When running Mann-Whitney-U tests on count data out of feature counts, do you know if is correct to converted to pseudo-counts (however you want to do that, x +1 etc) or leave the zeros in? Previously I removed the zeros altogether when comparing counts over specific region of the genome for different sets of genes but then any difference I see is only applicable to those genes that have reads in those regions at all, and one of the sets of genes in the comparison could have many genes with no reads in the region of interest, so when you take this into account, the set which appeared to have a higher number of reads could actually be depleted of reads overall.
Please add details. Which kind of data do you have? How are the sample sizes? What do you compare? How did you normalize? If this is non-single-cell NGS data then the answer is probably something like "use DESeq2, edgeR, limma"
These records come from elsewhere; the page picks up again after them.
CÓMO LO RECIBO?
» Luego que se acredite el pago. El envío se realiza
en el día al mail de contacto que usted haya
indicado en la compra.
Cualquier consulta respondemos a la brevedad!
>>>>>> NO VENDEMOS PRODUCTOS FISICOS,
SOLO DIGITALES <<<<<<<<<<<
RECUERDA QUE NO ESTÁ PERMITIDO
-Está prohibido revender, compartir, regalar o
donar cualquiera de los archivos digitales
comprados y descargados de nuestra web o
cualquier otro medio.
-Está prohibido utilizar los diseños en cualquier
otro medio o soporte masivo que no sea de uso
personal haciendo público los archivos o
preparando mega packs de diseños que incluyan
The data is ChIP-seq data performed in duplicate. I'm comparing read counts over specific regions of the genome BETWEEN different sets of genes within conditions rather than between conditions, which is why I haven't used DESeq2/edgeR/limma. I normalised by the number of mapped reads.
I think for this to be meaningful you would also need to correct for mappability and GC content. Different regions may have strikingly different counts simply because GC bias and and uniqueness of the region cause this difference rather than biology.
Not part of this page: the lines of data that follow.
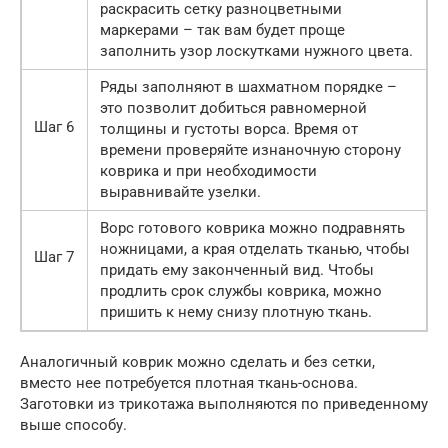
раскрасить сетку разноцветными
маркерами – так вам будет проще
заполнить узор лоскутками нужного цвета.
Ряды заполняют в шахматном порядке –
это позволит добиться равномерной
Шаг 6
толщины и густоты ворса. Время от
времени проверяйте изнаночную сторону
коврика и при необходимости
выравнивайте узелки.
Ворс готового коврика можно подравнять
ножницами, а края отделать тканью, чтобы
Шаг 7
придать ему законченный вид. Чтобы
продлить срок службы коврика, можно
пришить к нему снизу плотную ткань.
Аналогичный коврик можно сделать и без сетки,
вместо нее потребуется плотная ткань-основа.
Заготовки из трикотажа выполняются по приведенному
выше способу.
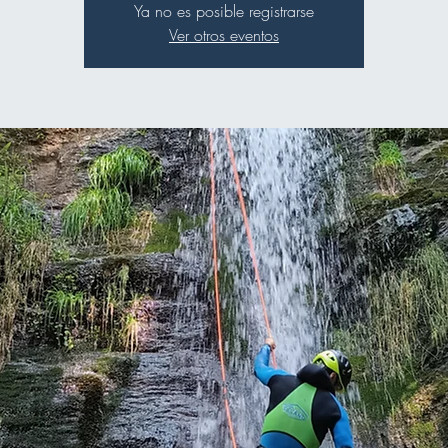
Ya no es posible registrarse
Ver otros eventos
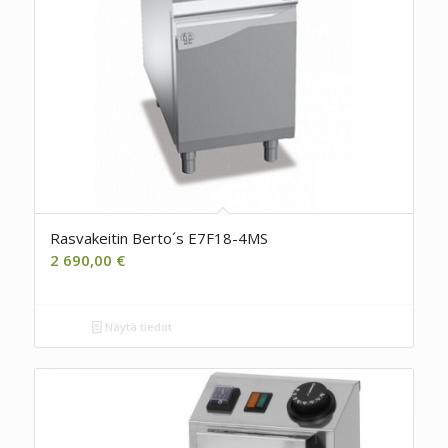
Rasvakeitin Berto´s E7F18-4MS
2 690,00
€
Näytä tiedot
Even after correcting you will still have to show that more reads (or whatever score you end up with) = more protein bound to DNA using low-level, gold standard methods. I recall a paper doing this with RNAseq, it's not a perfect correlation but it works overall. I think RNAseq it much easier than ChIP-seq, the biological interpretation is broader.
Any advice on how to correct for these things? Can I use the inputs or IgG samples to correct for mappability by dividing by the counts for either of these samples?
You do a lot of black magic until you plot the numbers you get against the G/C content and see a line that looks straight. Don't divide counts unless they are closer to normal distribution than Poisson.